The Buffalo Indian Village Site is an archaeological site located near Buffalo, Putnam County, West Virginia, along the Kanawha River in the United States. This site sits atop a high terrace on the eastern bank of the Kanawha River and was once home to a variety of Native American villages including the Archaic, Middle Woodland and Fort Ancient cultures of this region. Buffalo Village was the site of one of the first systematic archaeological projects performed in West Virginia and it was added to the National Register of Historic Places in 1971.
The Hardin Village site (15GP22) is a Fort Ancient culture Montour Phase archaeological site located on a terrace of the Ohio River near South Shore in Greenup County, Kentucky. It is located within the Big Sandy Management Area along with the nearby Lower Shawneetown site. The site was first inhabited sometime in the early 16th century and abandoned by 1625. This era of protohistory saw the arrival of Europeans in North America, although by the time they made it to this area, the village had been long abandoned.
The Juntunen site, also known as 20MK1, is a stratified prehistoric Late Woodland fishing village located on the western tip of Bois Blanc Island. It was listed on the National Register of Historic Places in 1978.
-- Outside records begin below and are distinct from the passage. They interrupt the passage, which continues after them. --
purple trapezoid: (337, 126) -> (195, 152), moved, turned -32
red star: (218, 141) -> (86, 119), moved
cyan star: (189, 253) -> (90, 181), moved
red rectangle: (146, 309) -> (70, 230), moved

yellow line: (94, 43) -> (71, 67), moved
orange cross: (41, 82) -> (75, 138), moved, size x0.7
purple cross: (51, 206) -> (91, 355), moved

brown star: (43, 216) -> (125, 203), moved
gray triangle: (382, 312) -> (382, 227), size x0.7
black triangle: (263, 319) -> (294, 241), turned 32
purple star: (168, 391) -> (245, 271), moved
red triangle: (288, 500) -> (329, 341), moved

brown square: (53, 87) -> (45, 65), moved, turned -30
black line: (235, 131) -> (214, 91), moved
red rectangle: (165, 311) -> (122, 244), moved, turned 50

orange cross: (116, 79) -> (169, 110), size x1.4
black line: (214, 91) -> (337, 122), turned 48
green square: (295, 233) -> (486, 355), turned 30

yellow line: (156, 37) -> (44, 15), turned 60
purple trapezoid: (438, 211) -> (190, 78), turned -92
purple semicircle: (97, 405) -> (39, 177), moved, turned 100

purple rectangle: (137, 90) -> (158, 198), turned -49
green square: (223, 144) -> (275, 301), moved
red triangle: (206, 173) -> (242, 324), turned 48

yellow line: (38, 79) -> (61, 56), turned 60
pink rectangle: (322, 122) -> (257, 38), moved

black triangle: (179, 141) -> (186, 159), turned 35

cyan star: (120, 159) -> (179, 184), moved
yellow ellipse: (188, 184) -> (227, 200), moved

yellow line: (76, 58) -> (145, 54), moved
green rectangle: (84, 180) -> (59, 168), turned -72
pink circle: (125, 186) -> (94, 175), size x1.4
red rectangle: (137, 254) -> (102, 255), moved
The Moccasin Bluff site is an archaeological site located along the Red Bud Trail and the St. Joseph River north of Buchanan, Michigan. It was listed on the National Register of Historic Places in 1977, and has been classified as a multi-component prehistoric site with the major component dating to the Late Woodland/Upper Mississippian period.
The Huber Site (11Ck-1) is located on Tinley Creek 2 miles west of Blue Island in Cook County, Illinois, near the city of Chicago. It is classified as a late prehistoric site with Upper Mississippian affiliation.
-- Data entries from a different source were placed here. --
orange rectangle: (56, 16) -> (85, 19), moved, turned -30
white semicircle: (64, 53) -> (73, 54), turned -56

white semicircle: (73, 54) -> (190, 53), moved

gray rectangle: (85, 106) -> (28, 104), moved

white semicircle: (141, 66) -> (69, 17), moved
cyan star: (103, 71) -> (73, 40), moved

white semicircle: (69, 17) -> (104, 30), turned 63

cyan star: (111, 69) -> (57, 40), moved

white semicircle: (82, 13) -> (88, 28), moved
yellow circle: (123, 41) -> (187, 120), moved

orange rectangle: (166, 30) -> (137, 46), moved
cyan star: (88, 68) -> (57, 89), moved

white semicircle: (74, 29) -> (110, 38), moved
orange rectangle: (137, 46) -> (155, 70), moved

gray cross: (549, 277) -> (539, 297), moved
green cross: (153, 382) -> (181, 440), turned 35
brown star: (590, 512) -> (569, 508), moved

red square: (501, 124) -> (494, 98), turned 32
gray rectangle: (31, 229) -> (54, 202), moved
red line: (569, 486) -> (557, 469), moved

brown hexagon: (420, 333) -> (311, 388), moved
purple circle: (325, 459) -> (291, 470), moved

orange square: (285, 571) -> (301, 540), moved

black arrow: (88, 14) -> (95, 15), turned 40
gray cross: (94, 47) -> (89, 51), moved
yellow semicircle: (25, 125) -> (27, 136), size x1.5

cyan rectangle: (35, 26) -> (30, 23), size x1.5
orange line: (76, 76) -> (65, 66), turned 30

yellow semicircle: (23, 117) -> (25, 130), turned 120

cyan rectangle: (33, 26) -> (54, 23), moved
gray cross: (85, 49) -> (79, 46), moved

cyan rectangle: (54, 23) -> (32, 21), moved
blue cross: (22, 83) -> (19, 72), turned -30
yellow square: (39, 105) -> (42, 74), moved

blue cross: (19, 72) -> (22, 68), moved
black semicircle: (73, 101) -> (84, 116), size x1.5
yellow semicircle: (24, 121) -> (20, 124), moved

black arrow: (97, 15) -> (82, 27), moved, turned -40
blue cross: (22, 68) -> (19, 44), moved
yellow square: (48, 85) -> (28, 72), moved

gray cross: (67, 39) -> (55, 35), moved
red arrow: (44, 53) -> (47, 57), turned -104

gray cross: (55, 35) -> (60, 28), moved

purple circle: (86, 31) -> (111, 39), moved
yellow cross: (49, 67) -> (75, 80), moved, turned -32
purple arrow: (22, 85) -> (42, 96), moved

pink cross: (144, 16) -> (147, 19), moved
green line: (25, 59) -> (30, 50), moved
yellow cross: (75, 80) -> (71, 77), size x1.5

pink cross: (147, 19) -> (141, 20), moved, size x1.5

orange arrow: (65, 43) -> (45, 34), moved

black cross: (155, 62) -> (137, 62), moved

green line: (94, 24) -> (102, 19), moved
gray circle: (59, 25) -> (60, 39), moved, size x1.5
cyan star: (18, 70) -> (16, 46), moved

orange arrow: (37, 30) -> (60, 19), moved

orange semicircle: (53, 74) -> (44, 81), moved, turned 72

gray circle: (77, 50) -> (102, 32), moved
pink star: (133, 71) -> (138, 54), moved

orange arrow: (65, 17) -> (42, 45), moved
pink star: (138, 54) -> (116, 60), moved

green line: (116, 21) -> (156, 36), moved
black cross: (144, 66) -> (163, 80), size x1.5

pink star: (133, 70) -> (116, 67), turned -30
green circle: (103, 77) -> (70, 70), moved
The Hoxie Farm site (11Ck-4) is located on Thorn Creek in Thornton, Illinois Cook County Forest Preserve in Cook County, Illinois, near the city of Chicago. It is classified as a late prehistoric to Protohistoric/Early Historic site with Upper Mississippian Huber affiliation.
The Knoll Spring site (11Ck-19), aka Au Sagaunashke village, is located in the Sag Valley, Palos Hills, in Cook County, Illinois, near the city of Chicago. It is classified as a late prehistoric site with Upper Mississippian Huber affiliation.
The Oak Forest Site (11Ck-53) is located in Oak Forest, Cook County, Illinois, near the city of Chicago. It is classified as a late prehistoric to Protohistoric/Early Historic site with Upper Mississippian Huber affiliation.
The Anker Site (11Ck-21) is located on the Little Calumet River near Chicago, Illinois. It is classified as a late prehistoric site with Upper Mississippian Huber affiliation.
The Hotel Plaza site (Ls-36) is located near Starved Rock, on the Illinois River across from the Zimmerman site (aka Grand Village of the Illinois. It is a multi-component site representing prehistoric, protohistoric and early historic periods, with the main occupation being an early Historic component associated with the French Fort St. Louis.
The Fisher Mound Group is a group of burial mounds with an associated village site located on the DesPlaines River near its convergence with the Kankakee River where they combine to form the Illinois River, in Will County, Illinois, about 60 miles southwest of Chicago. It is a multi-component stratified site representing several Prehistoric Upper Mississippian occupations as well as minor Late Woodland and Early Historic components.
The Carcajou Point site is located in Jefferson County, Wisconsin, on Lake Koshkonong. It is a multi-component site with prehistoric Upper Mississippian Oneota and Historic components.